Numerous child labour incidents can be attributed to modern slavery. A recent BBC report highlights one prevalent example of child slavery: forced begging. In all continents on the globe, countless children are forced by criminals to roam the streets for donations. Because they work as bonded labourers, they are not paid anything from what they manage to get while begging. And never mind the dangerous environments and harsh weather conditions—these children are often deprived of sleep and nourishment in order to gain more sympathy and consequently more money. Most of them live in constant fear and are regularly threatened and abused.

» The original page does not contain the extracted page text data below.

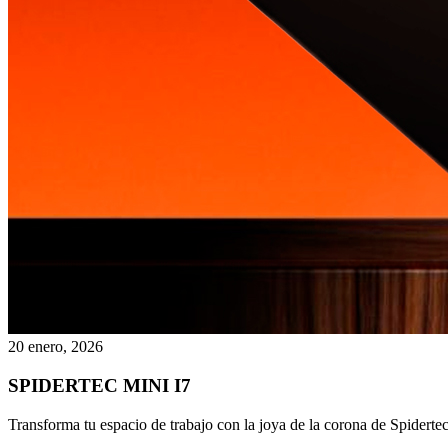
20 enero, 2026
SPIDERTEC MINI I7
Transforma tu espacio de trabajo con la joya de la corona de Spidert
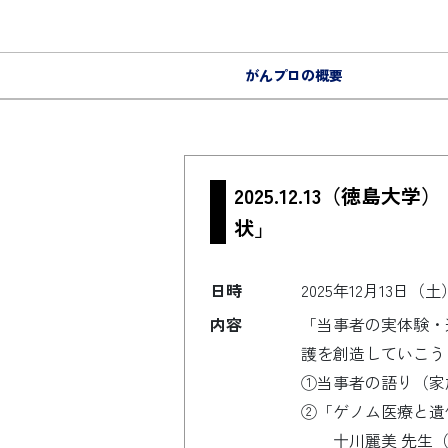
コンテンツへスキップ
がんプロの概要
メインナビゲーション
2025.12.13（徳
状」
日時
2025年12月13日（土
内容
「当事者の実体験・
護を創造していこう
①当事者の語り（家
②「ゲノム医療と遺
十川麗美 先生（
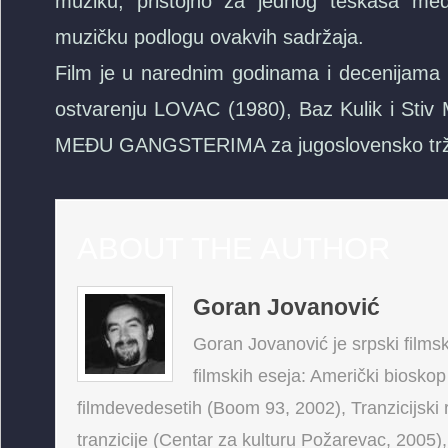
muziku, pristojno za jednog teškaša međ
muzičku podlogu ovakvih sadržaja.
Film je u narednim godinama i decenijama 
ostvarenju LOVAC (1980), Baz Kulik i Stiv 
MEĐU GANGSTERIMA za jugoslovensko tržište
ABOUT THE AUTHOR
Goran Jovanović
Goran Jovanović je srpski filmski
filmskih eseja: Američki bioskop
filmdevedesetih (Boom 93, 2002), Tranzicijski 
tranzicije (Centar za kulturu Požarevac, 2005),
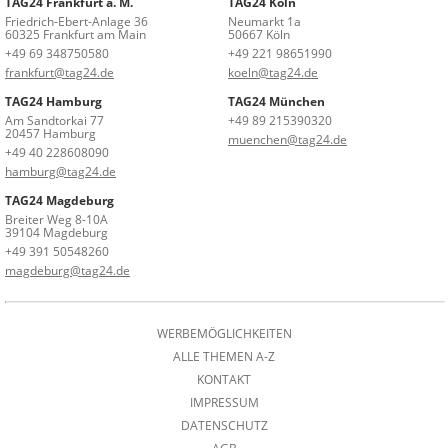
TAG24 Frankfurt a. M.
TAG24 Köln
Friedrich-Ebert-Anlage 36
Neumarkt 1a
60325 Frankfurt am Main
50667 Köln
+49 69 348750580
+49 221 98651990
frankfurt@tag24.de
koeln@tag24.de
TAG24 Hamburg
TAG24 München
Am Sandtorkai 77
+49 89 215390320
20457 Hamburg
muenchen@tag24.de
+49 40 228608090
hamburg@tag24.de
TAG24 Magdeburg
Breiter Weg 8-10A
39104 Magdeburg
+49 391 50548260
magdeburg@tag24.de
WERBEMÖGLICHKEITEN
ALLE THEMEN A-Z
KONTAKT
IMPRESSUM
DATENSCHUTZ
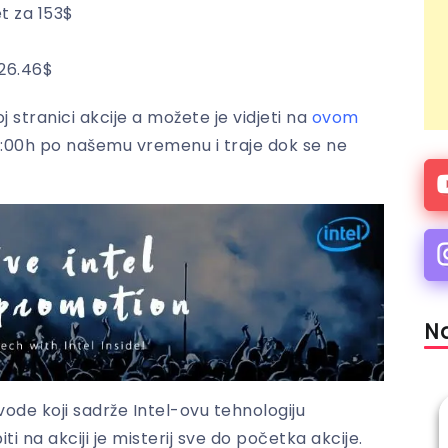
t za 153$
26.46$
stranici akcije a možete je vidjeti na
ovom
18:00h po našemu vremenu i traje dok se ne
Na
ode koji sadrže Intel-ovu tehnologiju
i na akciji je misterij sve do početka akcije.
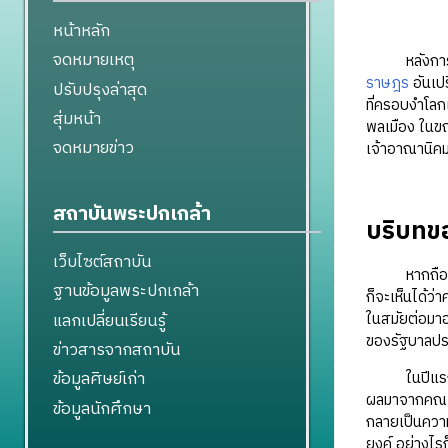
หน้าหลัก
จดหมายเหตุ
หลังการปฏิว
ราษฎร
อันเป
ปรับปรุงล่าสุด
ที่ครอบงำโล
สุ่มหน้า
พลเมือง ในขณ
จดหมายข่าว
เจ้าอาณานิค
สถาบันพระปกเกล้า
บริบทข
เว็บไซต์สถาบัน
หากถือเอาก
ฐานข้อมูลพระปกเกล้า
ก็จะเห็นได้ว่
แลกเปลี่ยนเรียนรู้
ในสมัยต่อมาอ
ของรัฐบาลปร
ข่าวสารจากสถาบัน
ข้อมูลศิษย์เก่า
ในปีแรกหลัง
ผลมาจากคณะร
ข้อมูลนักศึกษา
กลายเป็นความ
ยงค์ อย่างไรก็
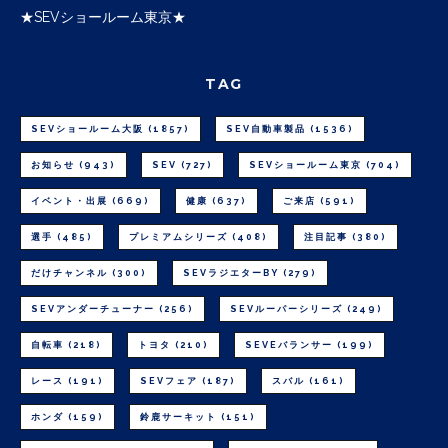
★SEVショールーム東京★
TAG
SEVショールーム大阪
(1857)
SEV自動車製品
(1536)
お知らせ
(943)
SEV
(727)
SEVショールーム東京
(704)
イベント・出展
(669)
健康
(637)
ご来店
(591)
選手
(485)
プレミアムシリーズ
(408)
注目記事
(380)
だけチャンネル
(300)
SEVラジエターBY
(279)
SEVアンダーチューナー
(256)
SEVルーパーシリーズ
(249)
自転車
(218)
トヨタ
(210)
SEVEバランサー
(199)
レース
(191)
SEVフェア
(187)
スバル
(161)
ホンダ
(159)
鈴鹿サーキット
(151)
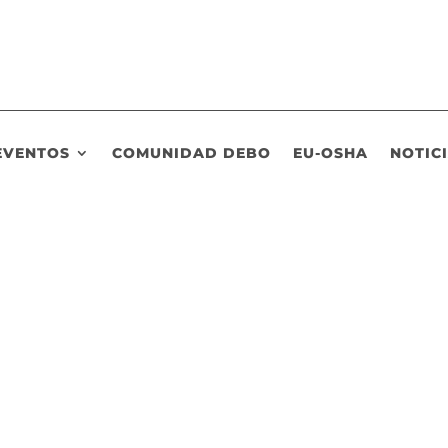
EVENTOS
COMUNIDAD DEBO
EU-OSHA
NOTIC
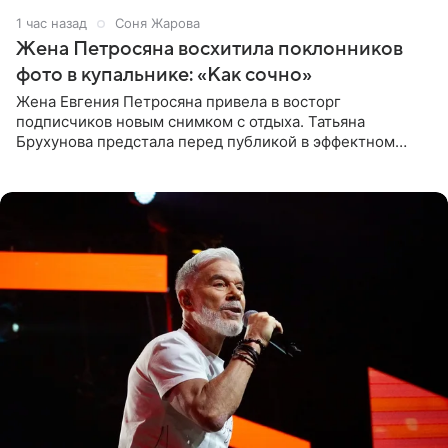
1 час назад
Соня Жарова
Жена Петросяна восхитила поклонников
фото в купальнике: «Как сочно»
Жена Евгения Петросяна привела в восторг
подписчиков новым снимком с отдыха. Татьяна
Брухунова предстала перед публикой в эффектном
черно-сиреневом монокини, позируя прямо в бассейне.
«Ох, как сочно», «Татьяна,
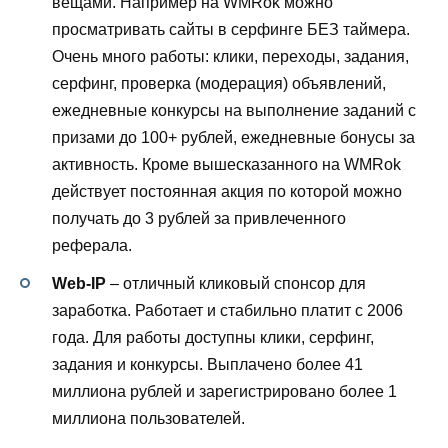
вещами. Например на WMRok можно
просматривать сайты в серфинге БЕЗ таймера.
Очень много работы: клики, переходы, задания,
серфинг, проверка (модерация) объявлений,
ежедневные конкурсы на выполнение заданий с
призами до 100+ рублей, ежедневные бонусы за
активность. Кроме вышесказанного на WMRok
действует постоянная акция по которой можно
получать до 3 рублей за привлеченного
реферала.
Web-IP
– отличный кликовый спонсор для
заработка. Работает и стабильно платит с 2006
года. Для работы доступны клики, серфинг,
задания и конкурсы. Выплачено более 41
миллиона рублей и зарегистрировано более 1
миллиона пользователей.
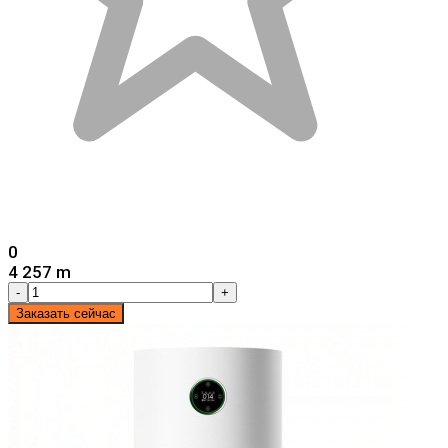
0
4 257 m
-
+
Заказать сейчас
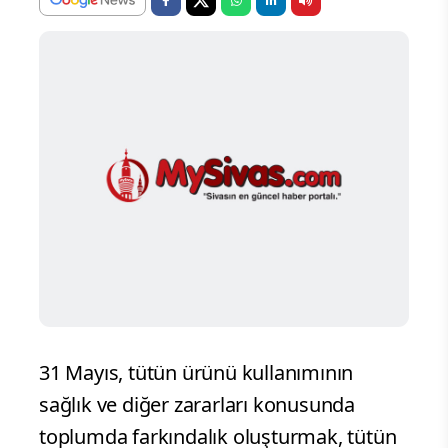
31 Mayıs, tütün ürünü kullanımının
sağlık ve diğer zararları konusunda
toplumda farkındalık oluşturmak, tütün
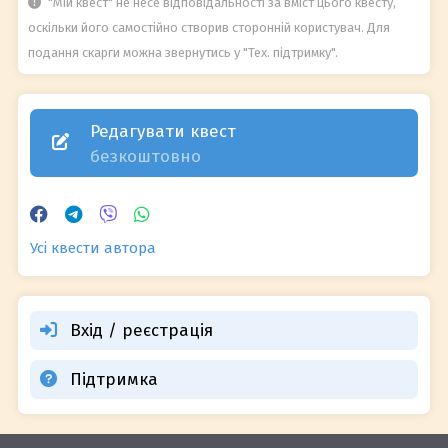
"Мій квест" не несе відповідальності за вміст цього квесту,
оскільки його самостійно створив сторонній користувач. Для
подання скарги можна звернутись у "Тех. підтримку".
Редагувати квест
безкоштовно
Усі квести автора
Вхід / реєстрація
Підтримка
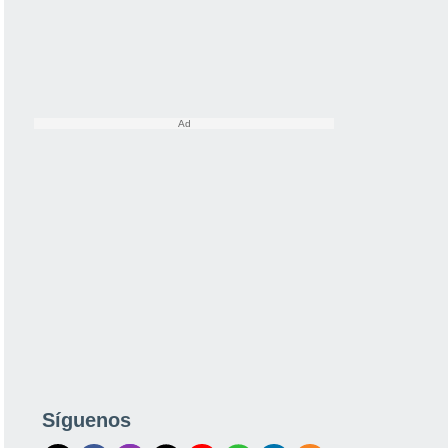
Síguenos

Young girl working on a loom, Morocco
Photo: Zouavman Le Zouave // CC-BY-SA-3.0
Although Sub-Saharan Africa has the highest proportion of child labourers, the same BBC report estimates that in the UK itself, there are 3,000 children from Vietnam alone working in British nails bars and cannabis farms. Other victims are thought to be trafficked from countries such as Albania, Nigeria, and Romania. They are discouraged from escaping, as the perpetrators warn the children that their families will be hurt if they try to leave.

Beyond supply networks

Some of the more horrific, yet unfortunately common, forms of child labour include prostitution and armed conflict. Yet the predominant type of child labour is perhaps domestic work, which “employs” millions of children worldwide, but especially in Asia. While in India, I met one such girl—around 14 years old— who despairingly asked me to teach her English so that she could travel and would not have to continue in her current situation. To help support her parents and siblings, the girl has no choice but to cook and clean for strangers every day. She has never been to school.

Other children in the region do menial jobs or run errands all day to earn money for basic necessities. In the same area where I met the girl, I came across a group of small boys who, after a whole day of working, were still delivering groceries to households at midnight.

Although child labour rates seem to be slowly decreasing, they are still too high.
It is unfair and unreasonable to expect children to grow up to be happy, healthy, and productive members of society when they are forced to perform work that’s stressful and difficult even for adults. Making kids work at such an early age robs them of their rights to education, safety, rest, and play. And more often than not, these children never realise their full mental, physical, and social potential. Many of them die young, are left permanently disabled as a result of hazardous work, or have to endure psychological scarring for the rest of their lives.